▶ **Given information**:
——————

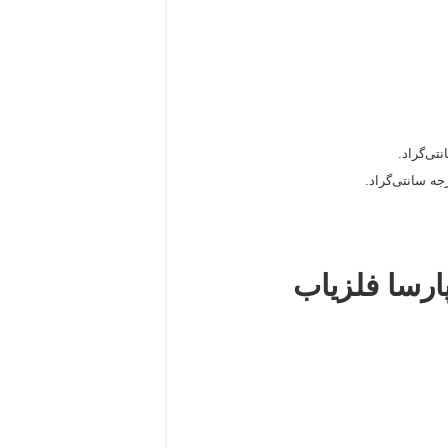
ارسا فلزیاب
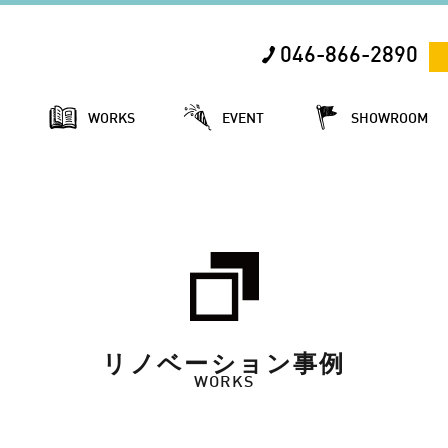
046-866-2890
E
WORKS
EVENT
SHOWROOM
リノベーション事例
WORKS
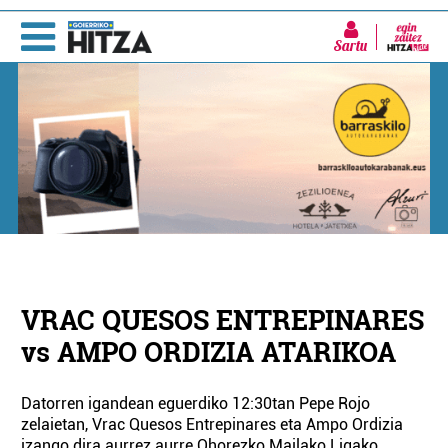
Sartu
VRAC QUESOS ENTREPINARES
vs AMPO ORDIZIA ATARIKOA
Datorren igandean eguerdiko 12:30tan Pepe Rojo
zelaietan, Vrac Quesos Entrepinares eta Ampo Ordizia
izango dira aurrez aurre Ohorezko Mailako Ligako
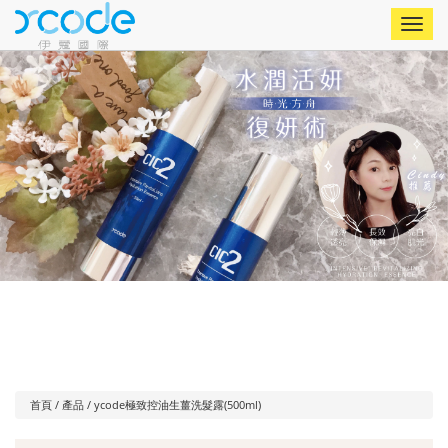
Toggle
naviga
首頁
/
產品
/ ycode極致控油生薑洗髮露(500ml)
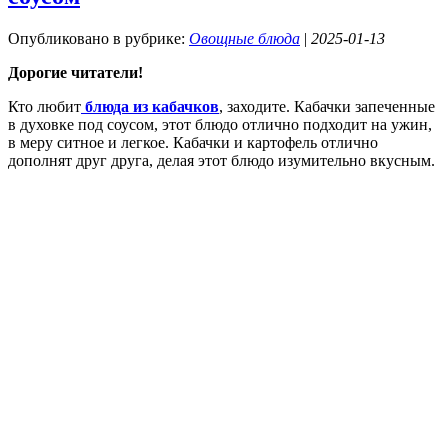
Опубликовано в рубрике:
Овощные блюда
|
2025-01-13
Дорогие читатели!
Кто любит
блюда из кабачков
, заходите. Кабачки запеченные
в духовке под соусом, этот блюдо отлично подходит на ужин,
в меру ситное и легкое. Кабачки и картофель отлично
дополнят друг друга, делая этот блюдо изумительно вкусным.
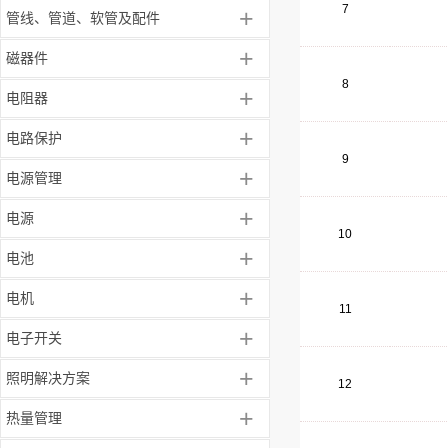
7
+
管线、管道、软管及配件
+
磁器件
8
+
电阻器
+
电路保护
9
+
电源管理
+
电源
10
+
电池
+
电机
11
+
电子开关
+
照明解决方案
12
+
热量管理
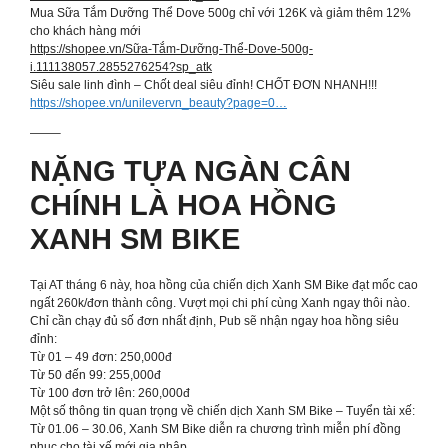
Mua Sữa Tắm Dưỡng Thể Dove 500g chỉ với 126K và giảm thêm 12%
cho khách hàng mới
https://shopee.vn/Sữa-Tắm-Dưỡng-Thể-Dove-500g-
i.111138057.2855276254?sp_atk
Siêu sale linh đình – Chốt deal siêu đỉnh! CHỐT ĐƠN NHANH!!!
https://shopee.vn/unilevervn_beauty?page=0…
——–
NẶNG TỰA NGÀN CÂN
CHÍNH LÀ HOA HỒNG
XANH SM BIKE
Tại AT tháng 6 này, hoa hồng của chiến dịch Xanh SM Bike đạt mốc cao
ngất 260k/đơn thành công. Vượt mọi chi phí cùng Xanh ngay thôi nào.
Chỉ cần chạy đủ số đơn nhất định, Pub sẽ nhận ngay hoa hồng siêu
đỉnh:
Từ 01 – 49 đơn: 250,000đ
Từ 50 đến 99: 255,000đ
Từ 100 đơn trở lên: 260,000đ
Một số thông tin quan trọng về chiến dịch Xanh SM Bike – Tuyển tài xế:
Từ 01.06 – 30.06, Xanh SM Bike diễn ra chương trình miễn phí đồng
phục cho tài xế mới gia nhập.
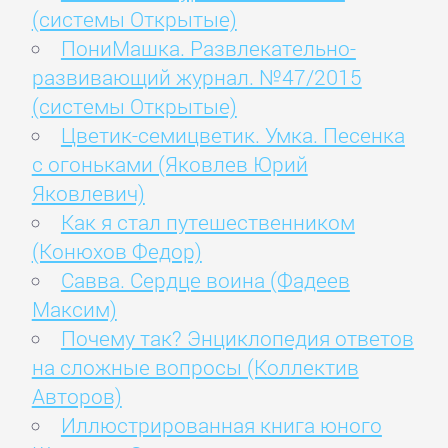
(системы Открытые)
ПониМашка. Развлекательно-
развивающий журнал. №47/2015
(системы Открытые)
Цветик-семицветик. Умка. Песенка
с огоньками (Яковлев Юрий
Яковлевич)
Как я стал путешественником
(Конюхов Федор)
Савва. Сердце воина (Фадеев
Максим)
Почему так? Энциклопедия ответов
на сложные вопросы (Коллектив
Авторов)
Иллюстрированная книга юного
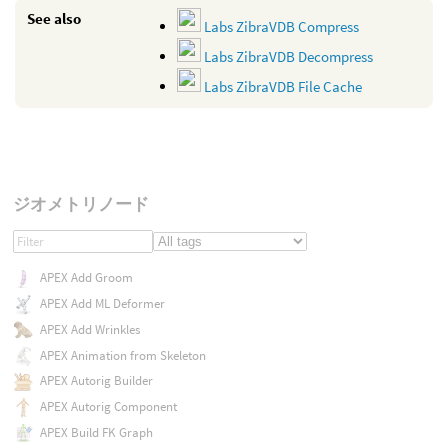
See also
Labs ZibraVDB Compress
Labs ZibraVDB Decompress
Labs ZibraVDB File Cache
ジオメトリノード
APEX Add Groom
APEX Add ML Deformer
APEX Add Wrinkles
APEX Animation from Skeleton
APEX Autorig Builder
APEX Autorig Component
APEX Build FK Graph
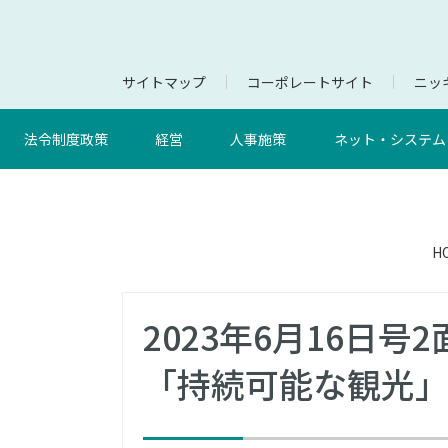
サイトマップ
コーポレートサイト
ニッキ
法令制度政策
経営
人事施策
ネット・システム
H
2023年6月16日
「持続可能な観光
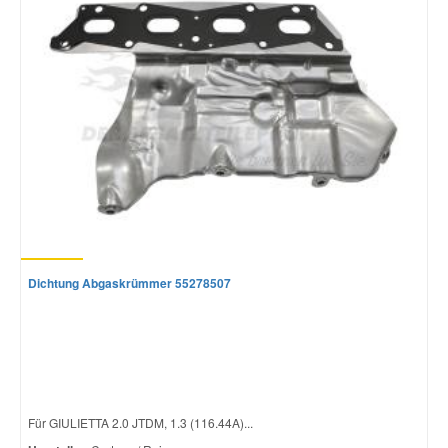
Dichtung Abgaskrümmer 55278507
Für GIULIETTA 2.0 JTDM, 1.3 (116.44A)...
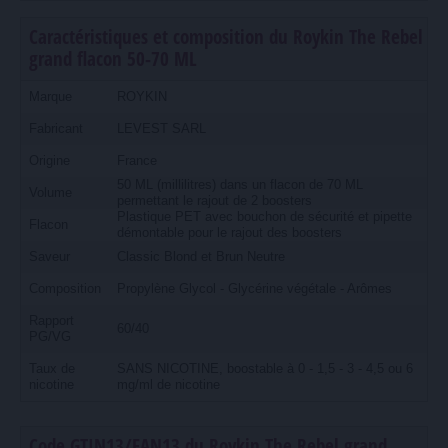
Caractéristiques et composition du Roykin The Rebel
grand flacon 50-70 ML
Marque
ROYKIN
Fabricant
LEVEST SARL
Origine
France
50 ML (millilitres) dans un flacon de 70 ML
Volume
permettant le rajout de 2 boosters
Plastique PET avec bouchon de sécurité et pipette
Flacon
démontable pour le rajout des boosters
Saveur
Classic Blond et Brun Neutre
Composition
Propylène Glycol - Glycérine végétale - Arômes
Rapport
60/40
PG/VG
Taux de
SANS NICOTINE, boostable à 0 - 1,5 - 3 - 4,5 ou 6
nicotine
mg/ml de nicotine
Code GTIN13/EAN13 du Roykin The Rebel grand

——————

▶ **Task item**:
Please work out how many lines of the records contain "Labs" and give only that number.

▶ **Written solution**:
3